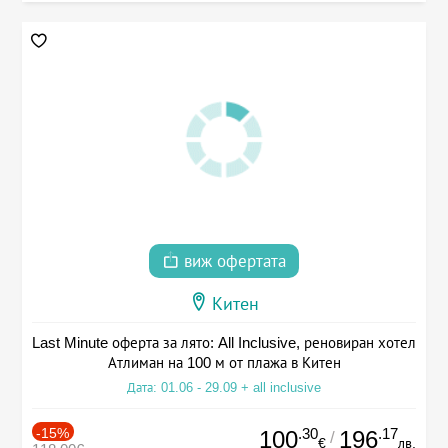
виж офертата
Китен
Last Minute оферта за лято: All Inclusive, реновиран хотел
Атлиман на 100 м от плажа в Китен
Дата: 01.06 - 29.09 + all inclusive
-15%
.30
.17
100
196
/
€
лв.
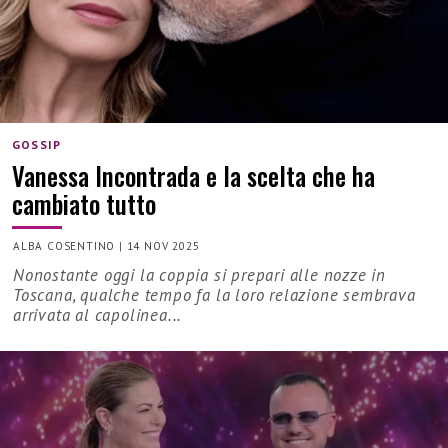
GOSSIP
Vanessa Incontrada e la scelta che ha
cambiato tutto
ALBA COSENTINO
|
14 NOV 2025
Nonostante oggi la coppia si prepari alle nozze in
Toscana, qualche tempo fa la loro relazione sembrava
arrivata al capolinea...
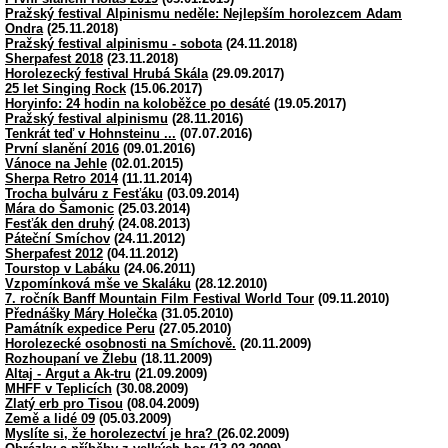
Pražský festival Alpinismu neděle: Nejlepším horolezcem Adam
Ondra
(25.11.2018)
Pražský festival alpinismu - sobota
(24.11.2018)
Sherpafest 2018
(23.11.2018)
Horolezecký festival Hrubá Skála
(29.09.2017)
25 let Singing Rock
(15.06.2017)
Horyinfo: 24 hodin na koloběžce po desáté
(19.05.2017)
Pražský festival alpinismu
(28.11.2016)
Tenkrát teď v Hohnsteinu ...
(07.07.2016)
První slanění 2016
(09.01.2016)
Vánoce na Jehle
(02.01.2015)
Sherpa Retro 2014
(11.11.2014)
Trocha bulváru z Fesťáku
(03.09.2014)
Mára do Šamonic
(25.03.2014)
Fesťák den druhý
(24.08.2013)
Páteční Smíchov
(24.11.2012)
Sherpafest 2012
(04.11.2012)
Tourstop v Labáku
(24.06.2011)
Vzpomínková mše ve Skaláku
(28.12.2010)
7. ročník Banff Mountain Film Festival World Tour
(09.11.2010)
Přednášky Máry Holečka
(31.05.2010)
Památník expedice Peru
(27.05.2010)
Horolezecké osobnosti na Smíchově.
(20.11.2009)
Rozhoupaní ve Žlebu
(18.11.2009)
Altaj - Argut a Ak-tru
(21.09.2009)
MHFF v Teplicích
(30.08.2009)
Zlatý erb pro Tisou
(08.04.2009)
Země a lidé 09
(05.03.2009)
Myslíte si, že horolezectví je hra?
(26.02.2009)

----

WHAT IS NEEDED: Where does the word "Pražský" appear in the listing? List each line that holds it.

WORKED SOLUTION:
Pražský festival Alpinismu neděle: Nejlepším horolezcem Adam
Pražský festival alpinismu - sobota
Pražský festival alpinismu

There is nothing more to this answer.